**WORK TO COMPLETE**
Make an exact copy of the records, and keep the pictures out of it.

Stored data

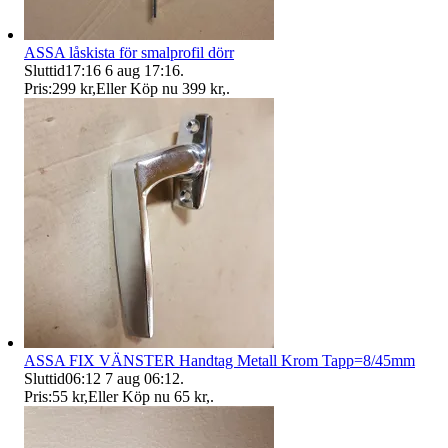
ASSA låskista för smalprofil dörr
Sluttid
17:16
6 aug 17:16
.
Pris:
299 kr
,
Eller Köp nu
399 kr
,
.
ASSA FIX VÄNSTER Handtag Metall Krom Tapp=8/45mm
Sluttid
06:12
7 aug 06:12
.
Pris:
55 kr
,
Eller Köp nu
65 kr
,
.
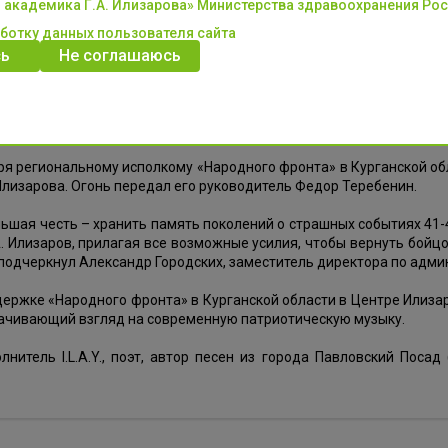
 академика Г.А. Илизарова» Министерства здравоохранения Ро
аботку данных пользователя сайта
ы Неизвестного Солдата в Москве стартовала акция «Огонь памя
более 25 тысяч километров. Огонь будет передаваться из рук в р
ь
Не соглашаюсь
теры «РЖД».
 Могилы Неизвестного Солдата зажжется в 29 городах, где пол
работы. Зажжется он и в селе Целинное в Зауралье.
я региональному исполкому «Народного фронта» в Курганской обл
лизарова. Огонь передал его руководитель Федор Теребенин.
льшая честь – хранить память поколений о страшных событиях 41-4
А. Илизаров, прилагая все возможные усилия, чтобы вернуть бой
 подчеркнул Александр Городских, заместитель директора по адм
ержке «Народного фронта» в Курганской области в Центре Илизаров
ачивающий взгляд на современную патриотическую музыку.
лнитель I.L.A.Y., поэт, автор песен из города Павловский Поса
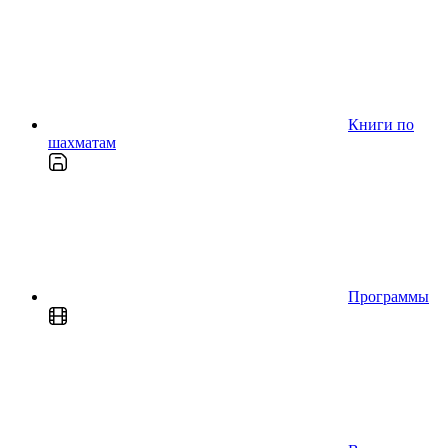
Книги по
шахматам
Программы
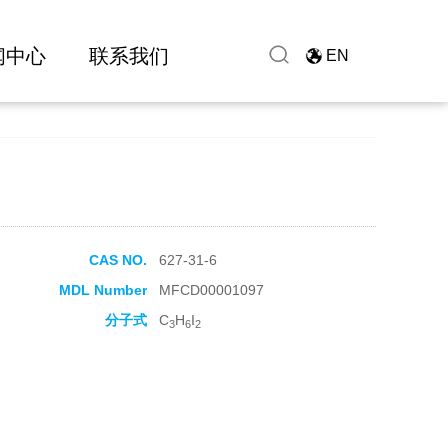
闻中心
联系我们
EN
CAS NO.
627-31-6
MDL Number
MFCD00001097
分子式
C
H
I
3
6
2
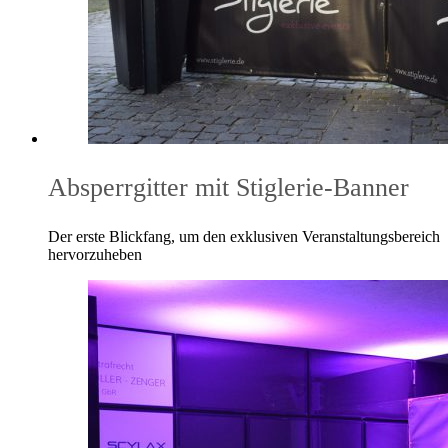
Absperrgitter mit Stiglerie-Banner
Der erste Blickfang, um den exklusiven Veranstaltungsbereich
hervorzuheben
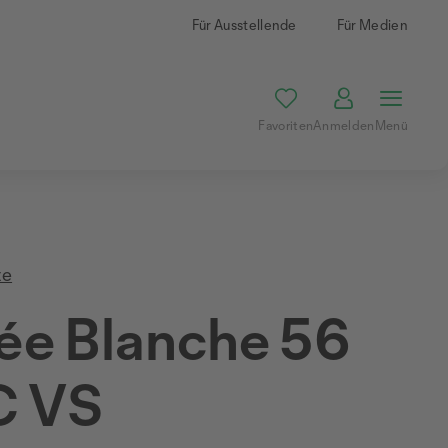
Für Ausstellende
Für Medien
Favoriten
Anmelden
Menü
te
ée Blanche 56
 VS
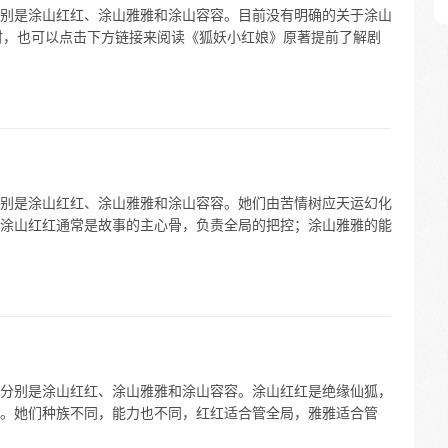
别是涂山红红、涂山雅雅和涂山容容。目前没有明确的关于涂山
同时，也可以点击下方链接来阅读《狐妖小红娘》原著提前了解剧
别是涂山红红、涂山雅雅和涂山容容。她们由苦情树应天运幻化
涂山红红通常是故事的主心骨，负责全局的把控；涂山雅雅的能
分别是涂山红红、涂山雅雅和涂山容容。涂山红红是绝缘仙狐，
。她们种族不同，能力也不同，红红适合管全局，雅雅适合管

**WORKED SOLUTION**
ASSA låskista för smalprofil dörr
Sluttid
17:16
6 aug 17:16
.
Pris:
299 kr
,
Eller Köp nu
399 kr
,
.
ASSA FIX VÄNSTER Handtag Metall Krom Tapp=8/45mm
Sluttid
06:12
7 aug 06:12
.
Pris:
55 kr
,
Eller Köp nu
65 kr
,
.
 академика Г.А. Илизарова» Министерства здравоохранения Ро
аботку данных пользователя сайта
ы Неизвестного Солдата в Москве стартовала акция «Огонь памя
более 25 тысяч километров. Огонь будет передаваться из рук в р
ь
Не соглашаюсь
теры «РЖД».
 Могилы Неизвестного Солдата зажжется в 29 городах, где пол
работы. Зажжется он и в селе Целинное в Зауралье.
я региональному исполкому «Народного фронта» в Курганской обл
лизарова. Огонь передал его руководитель Федор Теребенин.
льшая честь – хранить память поколений о страшных событиях 41-4
А. Илизаров, прилагая все возможные усилия, чтобы вернуть бой
 подчеркнул Александр Городских, заместитель директора по адм
ержке «Народного фронта» в Курганской области в Центре Илизаров
ачивающий взгляд на современную патриотическую музыку.
лнитель I.L.A.Y., поэт, автор песен из города Павловский Поса
Книги по
шахматам
Программы
闻中心
联系我们
EN
CAS NO.
627-31-6
MDL Number
MFCD00001097
分子式
C
H
I
3
6
2
Absperrgitter mit Stiglerie-Banner
Der erste Blickfang, um den exklusiven Veranstaltungsbereich
hervorzuheben
Für Ausstellende
Für Medien
Favoriten
Anmelden
Menü
te
ée Blanche 56
 VS
别是涂山红红、涂山雅雅和涂山容容。目前没有明确的关于涂山
同时，也可以点击下方链接来阅读《狐妖小红娘》原著提前了解剧
别是涂山红红、涂山雅雅和涂山容容。她们由苦情树应天运幻化
涂山红红通常是故事的主心骨，负责全局的把控；涂山雅雅的能
分别是涂山红红、涂山雅雅和涂山容容。涂山红红是绝缘仙狐，
。她们种族不同，能力也不同，红红适合管全局，雅雅适合管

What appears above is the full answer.